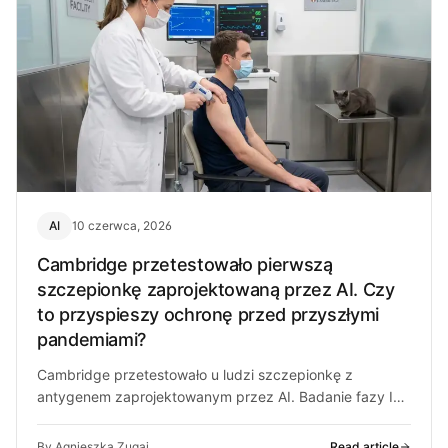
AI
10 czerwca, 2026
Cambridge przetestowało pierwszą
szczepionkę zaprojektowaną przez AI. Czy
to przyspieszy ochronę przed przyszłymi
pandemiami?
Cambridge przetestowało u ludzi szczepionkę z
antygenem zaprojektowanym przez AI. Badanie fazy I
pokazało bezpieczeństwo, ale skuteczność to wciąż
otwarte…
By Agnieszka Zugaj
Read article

※

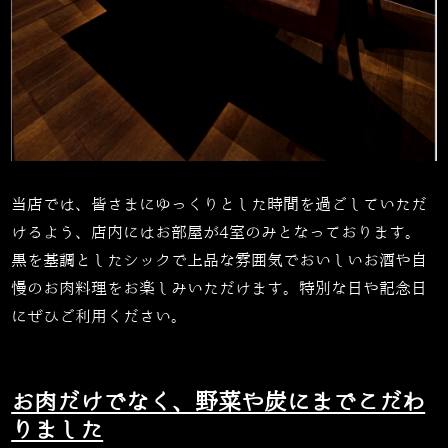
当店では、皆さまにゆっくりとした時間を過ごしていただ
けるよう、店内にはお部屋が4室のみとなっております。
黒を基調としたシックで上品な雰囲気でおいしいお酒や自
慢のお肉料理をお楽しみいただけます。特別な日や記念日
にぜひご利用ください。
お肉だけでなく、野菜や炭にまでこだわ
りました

※

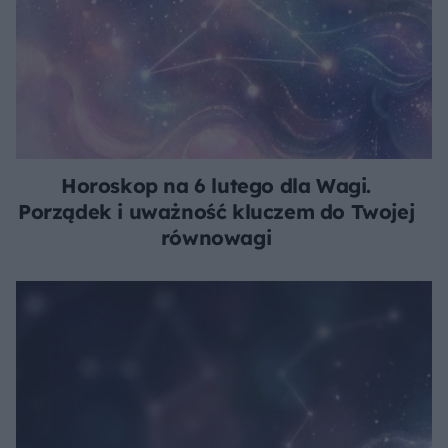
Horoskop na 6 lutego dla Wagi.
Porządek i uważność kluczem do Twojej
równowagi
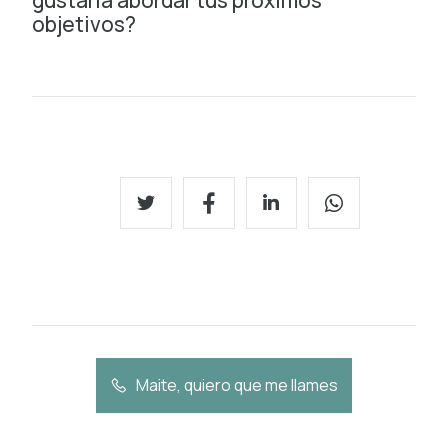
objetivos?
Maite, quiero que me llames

※

* _Your objective_
Give again, word for word, every line of the listing above from the one with "pokazało bezpieczeństwo, ale" to the one with "Read article", both inclusive, and nothing beyond them.

* _Solution for this exercise_
pokazało bezpieczeństwo, ale skuteczność to wciąż
otwarte…
By Agnieszka Zugaj
Read article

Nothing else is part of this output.